PVC for pulmonary nodules

A logarithmic model was generated based on the relationship of RC and sphere diameter (measured on CT images) in each reconstruction method. The partial volume effect correction was performed on all pulmonary nodules, based on the small-size nature, by dividing the corresponding RC. The PVC percentage increase, %ΔSUVmeans, was calculated as the difference between PVE corrected SUVmeans and original ones (4).

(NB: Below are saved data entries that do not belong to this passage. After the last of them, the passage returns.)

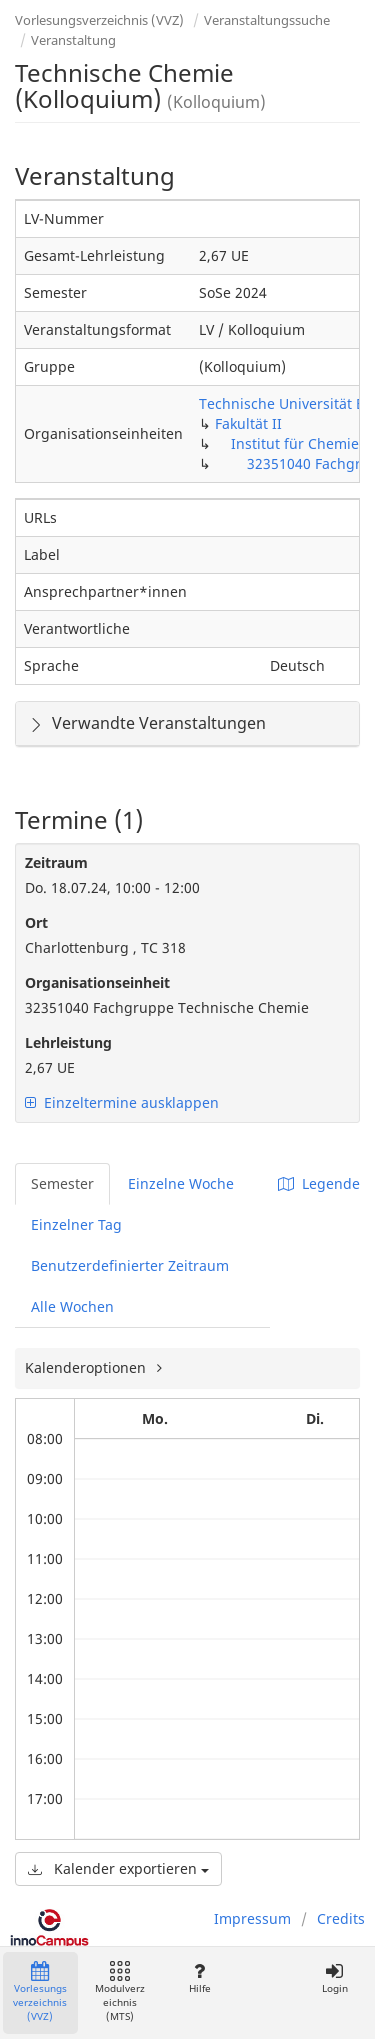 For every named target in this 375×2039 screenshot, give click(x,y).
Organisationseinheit (97, 982)
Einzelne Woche (181, 1183)
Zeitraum (56, 862)
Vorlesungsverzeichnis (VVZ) (99, 20)
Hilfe (199, 1978)
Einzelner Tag (76, 1224)
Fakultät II (248, 423)
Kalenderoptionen (87, 1367)
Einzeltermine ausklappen (122, 1102)
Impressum (252, 1918)
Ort (36, 922)
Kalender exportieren (118, 1868)
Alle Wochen (72, 1306)
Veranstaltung (73, 40)
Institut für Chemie (295, 443)
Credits (341, 1918)
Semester (62, 1183)
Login (334, 1978)
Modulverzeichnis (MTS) (120, 1992)
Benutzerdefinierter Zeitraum (130, 1265)
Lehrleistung (68, 1042)
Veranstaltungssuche (267, 20)
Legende (319, 1183) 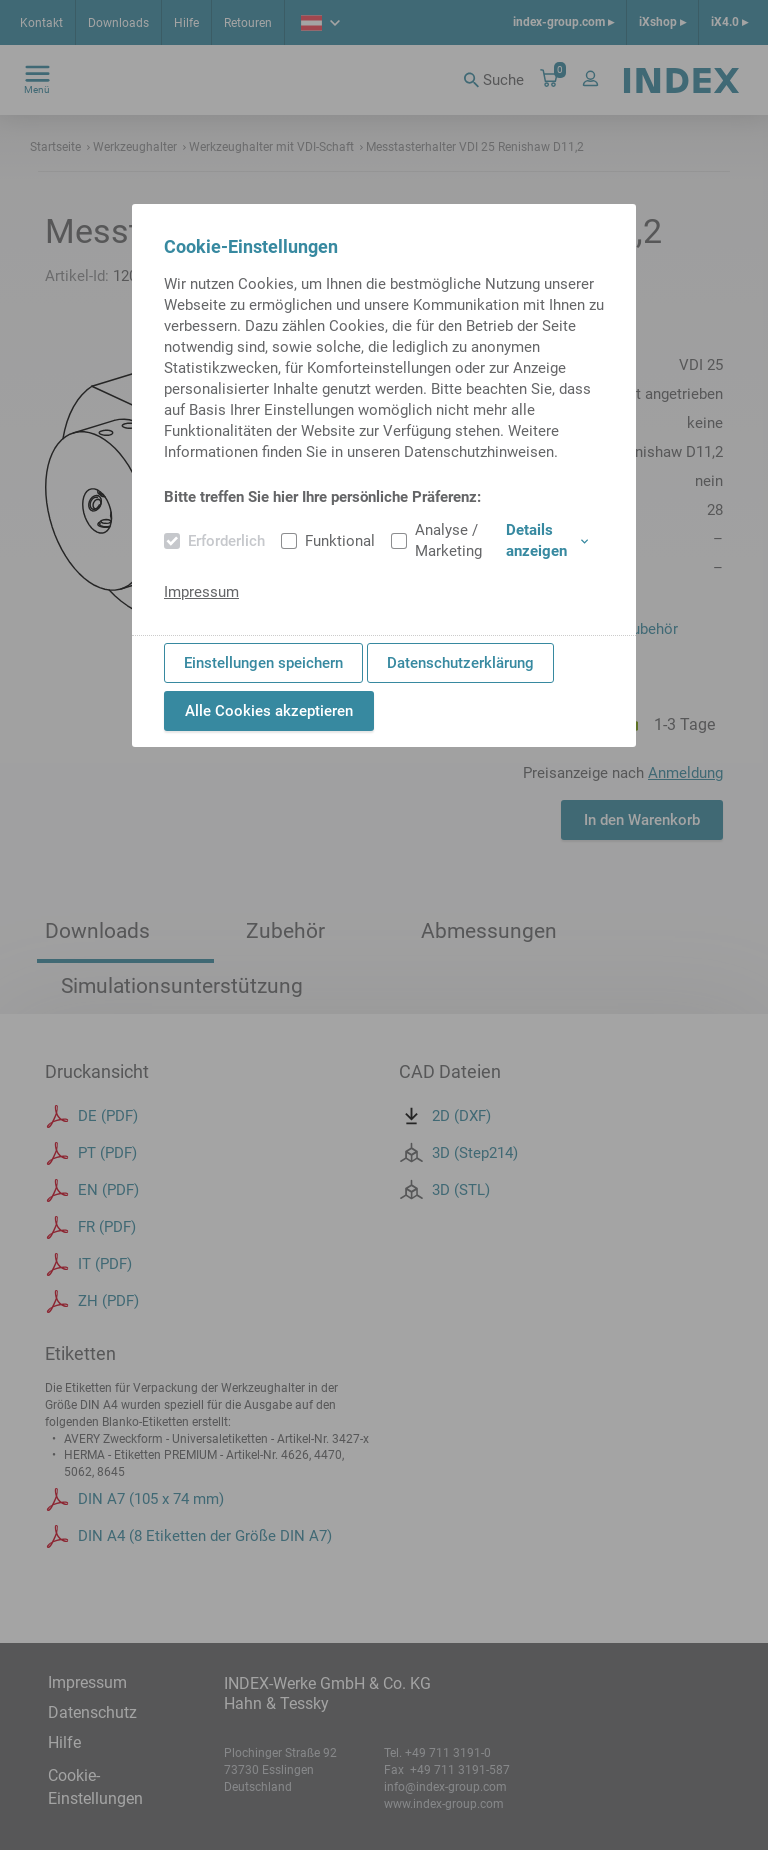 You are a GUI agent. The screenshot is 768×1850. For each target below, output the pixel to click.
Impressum (201, 592)
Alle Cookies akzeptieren (269, 711)
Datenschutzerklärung (460, 663)
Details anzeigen (547, 540)
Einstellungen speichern (263, 663) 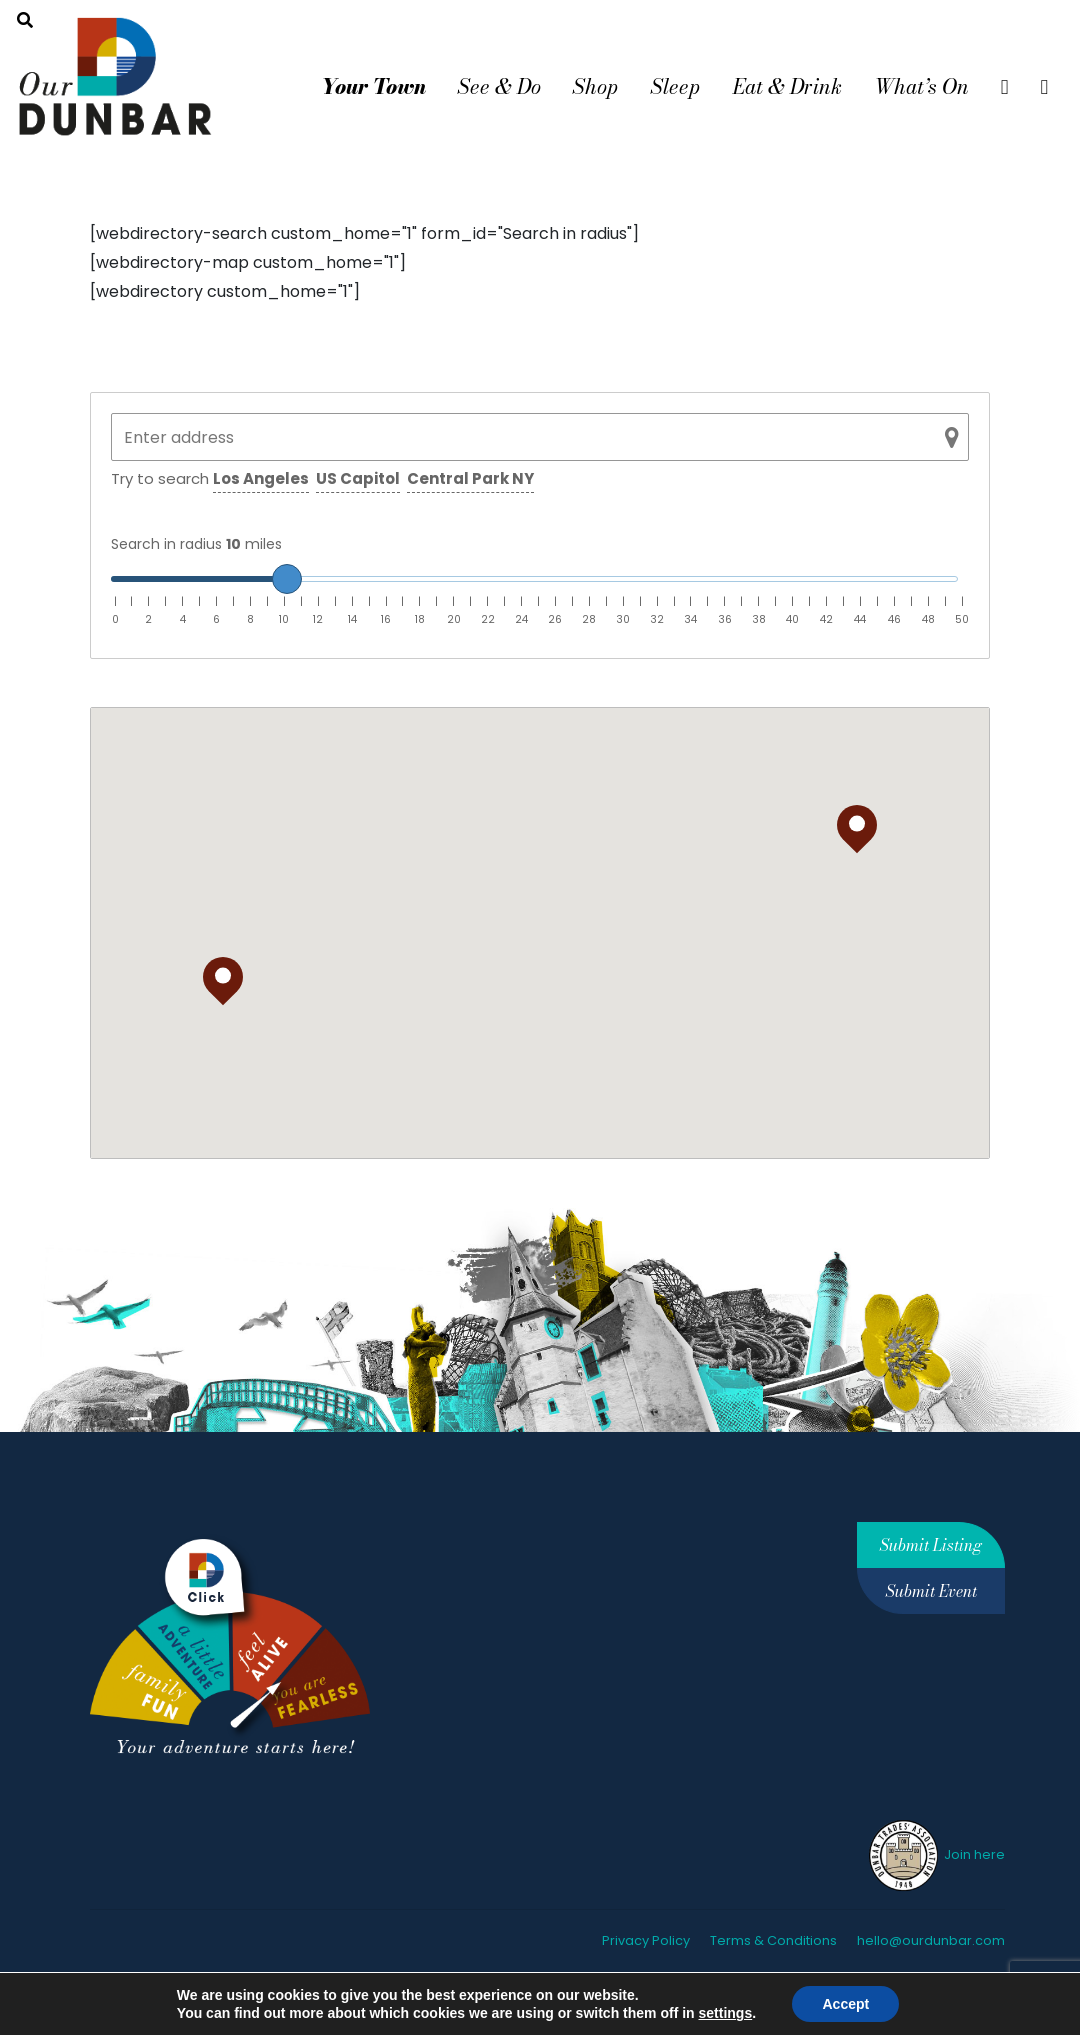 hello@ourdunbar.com (931, 1940)
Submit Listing (931, 1545)
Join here (935, 1854)
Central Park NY (470, 478)
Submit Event (931, 1591)
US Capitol (358, 478)
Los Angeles (261, 478)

$$\mathrm{\%\Delta SUVmeans}=\frac{PVC SUVmeans-SUVmeans}{SUVmeans}\times 100\%$$
(4)

Statistical analysis

Statistical analysis was conducted using SPSS Statistics 25.0 (IBM Co., New York, USA). Kruskal Wallis H test was utilized to analyze differences in phantom data (RC and CR) and in clinical data (SUVs) among the four reconstruction algorithms. Mann–Whitney U test was used to compare the SUVmean difference before and after PVC. P value < 0.05 was considered as statistically significant differences, while P < 0.001 was taken as highly significant differences.